Org Mover: Double check for dropped create or delete events prior to cutover
Everyone can contribute. Help move this issue forward while earning points, leveling up and collecting rewards.
Release notes
A Rake task was added to ensure data consistency while migrating an organization. It is now possible to double check for dropped create or delete "replication events" over the last X hours for Y data type`. An SRE or a UI can run this task just after Org maintenance mode is enabled, and just prior to finalizing an Org move.
Problem to solve
Org Mover's create and delete events are generally reliable, but it is possible for them to be lost or dropped. In that case, we rely on the redundant background job RegistryConsistencyWorker to provide an eventual consistency guarantee. But when Organization Maintenance mode is enabled prior to a cutover, we need a guarantee of consistency for all data, as quickly as possible.

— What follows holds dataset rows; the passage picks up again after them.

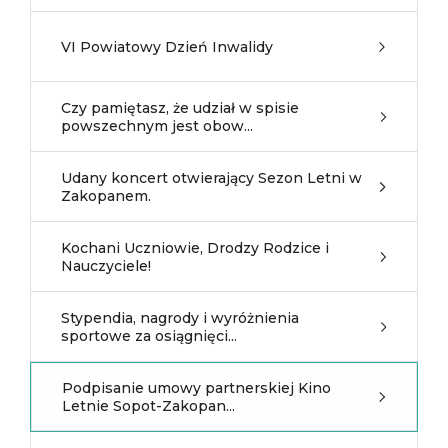
VI Powiatowy Dzień Inwalidy
Czy pamiętasz, że udział w spisie
powszechnym jest obow...
Udany koncert otwierający Sezon Letni w
Zakopanem.
Kochani Uczniowie, Drodzy Rodzice i
Nauczyciele!
Stypendia, nagrody i wyróżnienia
sportowe za osiągnięci...
Podpisanie umowy partnerskiej Kino
Letnie Sopot-Zakopan...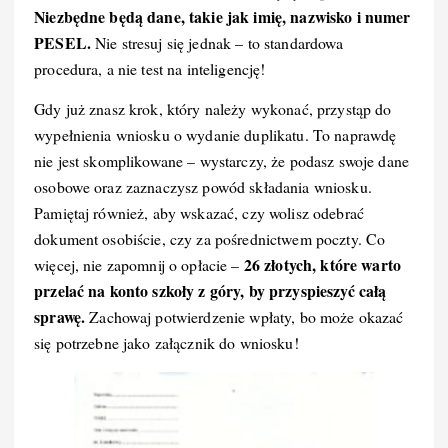
Niezbędne będą dane, takie jak imię, nazwisko i numer
PESEL.
Nie stresuj się jednak – to standardowa
procedura, a nie test na inteligencję!
Gdy już znasz krok, który należy wykonać, przystąp do
wypełnienia wniosku o wydanie duplikatu. To naprawdę
nie jest skomplikowane – wystarczy, że podasz swoje dane
osobowe oraz zaznaczysz powód składania wniosku.
Pamiętaj również, aby wskazać, czy wolisz odebrać
dokument osobiście, czy za pośrednictwem poczty. Co
26 złotych, które warto
więcej, nie zapomnij o opłacie –
przelać na konto szkoły z góry, by przyspieszyć całą
sprawę.
Zachowaj potwierdzenie wpłaty, bo może okazać
się potrzebne jako załącznik do wniosku!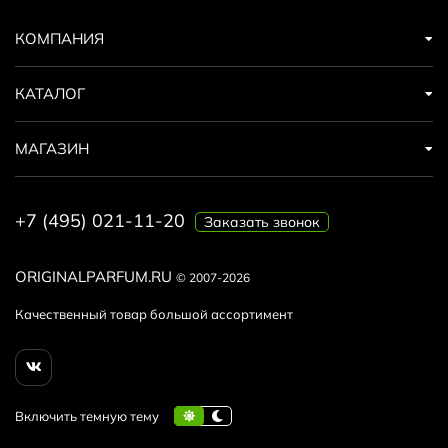
КОМПАНИЯ
КАТАЛОГ
МАГАЗИН
+7 (495) 021-11-20
Заказать звонок
ORIGINALPARFUM.RU
© 2007-2026
Качественный товар большой ассортимент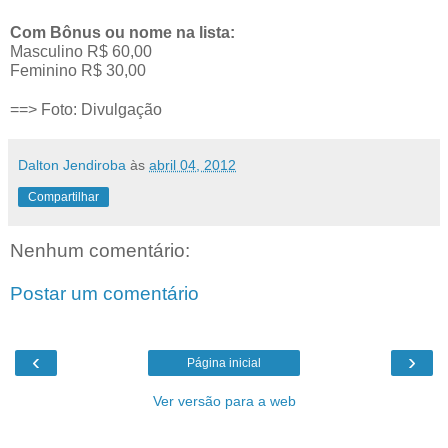
Com Bônus ou nome na lista:
Masculino R$ 60,00
Feminino R$ 30,00
==> Foto: Divulgação
Dalton Jendiroba
às
abril 04, 2012
Compartilhar
Nenhum comentário:
Postar um comentário
‹
›
Página inicial
Ver versão para a web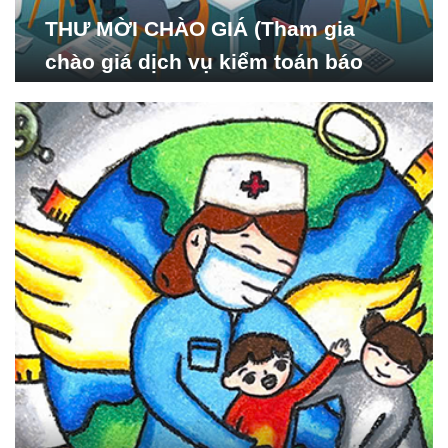
THƯ MỜI CHÀO GIÁ (Tham gia
chào giá dịch vụ kiểm toán báo
cáo tài chính năm 2024 của Viện
Nghiên cứu Phát triển Xã
hội_ISDS)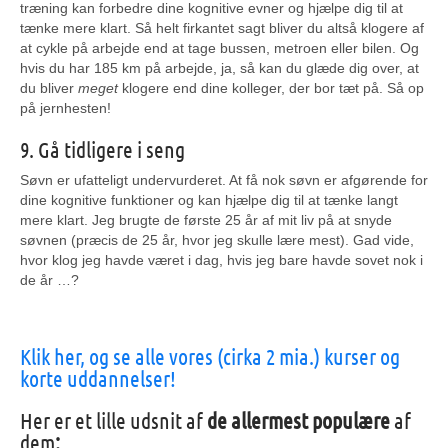
træning kan forbedre dine kognitive evner og hjælpe dig til at
tænke mere klart. Så helt firkantet sagt bliver du altså klogere af
at cykle på arbejde end at tage bussen, metroen eller bilen. Og
hvis du har 185 km på arbejde, ja, så kan du glæde dig over, at
du bliver
meget
klogere end dine kolleger, der bor tæt på. Så op
på jernhesten!
9. Gå tidligere i seng
Søvn er ufatteligt undervurderet. At få nok søvn er afgørende for
dine kognitive funktioner og kan hjælpe dig til at tænke langt
mere klart. Jeg brugte de første 25 år af mit liv på at snyde
søvnen (præcis de 25 år, hvor jeg skulle lære mest). Gad vide,
hvor klog jeg havde været i dag, hvis jeg bare havde sovet nok i
de år …?
Klik her, og se alle vores (cirka 2 mia.) kurser og
korte uddannelser!
Her er et lille udsnit af
de allermest populære
af
dem
: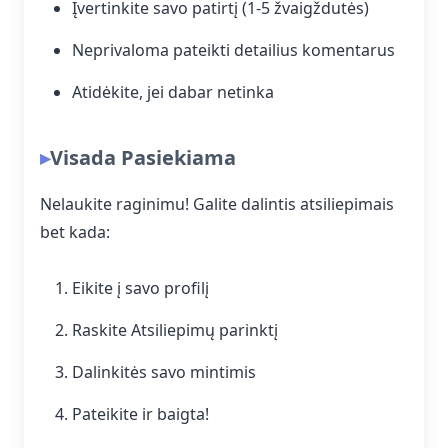
Įvertinkite savo patirtį (1-5 žvaigždutės)
Neprivaloma pateikti detailius komentarus
Atidėkite, jei dabar netinka
Visada Pasiekiama
Nelaukite raginimu! Galite dalintis atsiliepimais
bet kada:
Eikite į savo profilį
Raskite Atsiliepimų parinktį
Dalinkitės savo mintimis
Pateikite ir baigta!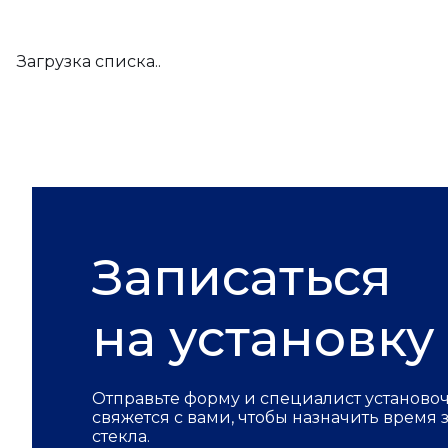
Загрузка списка..
Записаться
на установку
Отправьте форму и специалист установо
свяжется с вами, чтобы назначить время
стекла.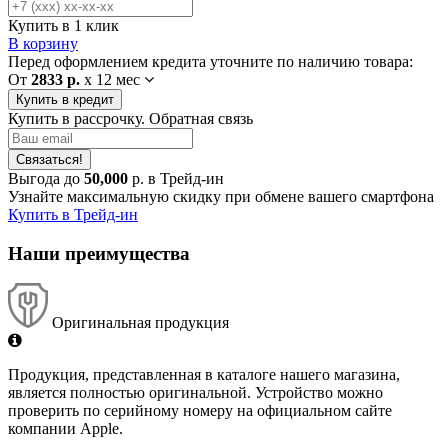
Купить в 1 клик
В корзину
Перед оформлением кредита уточните по наличию товара:
От
2833 р.
x
12 мес
Купить в кредит
Купить в рассрочку. Обратная связь
Связаться!
Выгода до
50,000
р. в Трейд-ин
Узнайте максимальную скидку при обмене вашего смартфона
Купить в Трейд-ин
Наши преимущества
Оригинальная продукция
Продукция, представленная в каталоге нашего магазина,
является полностью оригинальной. Устройство можно
проверить по серийному номеру на официальном сайте
компании Apple.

Even if we were to significantly optimize the performance of RegistryConsistencyWorker, it's not scalable to check all replicable job artifact rows during Organization Maintenance mode.
Proposal
Assertion: Dropped delete events are much less critical than dropped create events.
-
Add Rake task to run on target cell. E.g. SINCE_HOURS_AGO=72 gitlab-rake gitlab:geo:double_check_for_dropped_create_events -
Open a follow up issue: We should also give the SRE a way to see when the last iteration of RegistryConsistencyWorkerfinished for a particular data type. This should be approximately possible manually by using theRegistryBatchercursor and associating IDs withcreated_attimestamps. But it would be just as easy to track that information precisely and expose it by Rake task. So if this issue gets implemented, then we should open a follow up feature request to do that. I think it would be around weight 2-3.
More details
Since RegistryConsistencyWorker is continuously running, we only need to check the space of
possible rows that were created since the RegistryConsistencyWorker last finished processing a whole table in order to recover from all dropped "job artifact was created" events. If it takes 7 days to process a whole table, then at most, we need to check the space of possible rows that were created since 7 days ago, in order to guarantee that all dropped create events are resolved. Which is a tiny fraction of the table.
This solution does not recover from dropped delete events, because they may have IDs that RegistryConsistencyWorker just finished processing.
Dropped update events should already be recovered via Org Mover's "verification" processes. And for mutable replicables, subsequent updates recover for past dropped update events.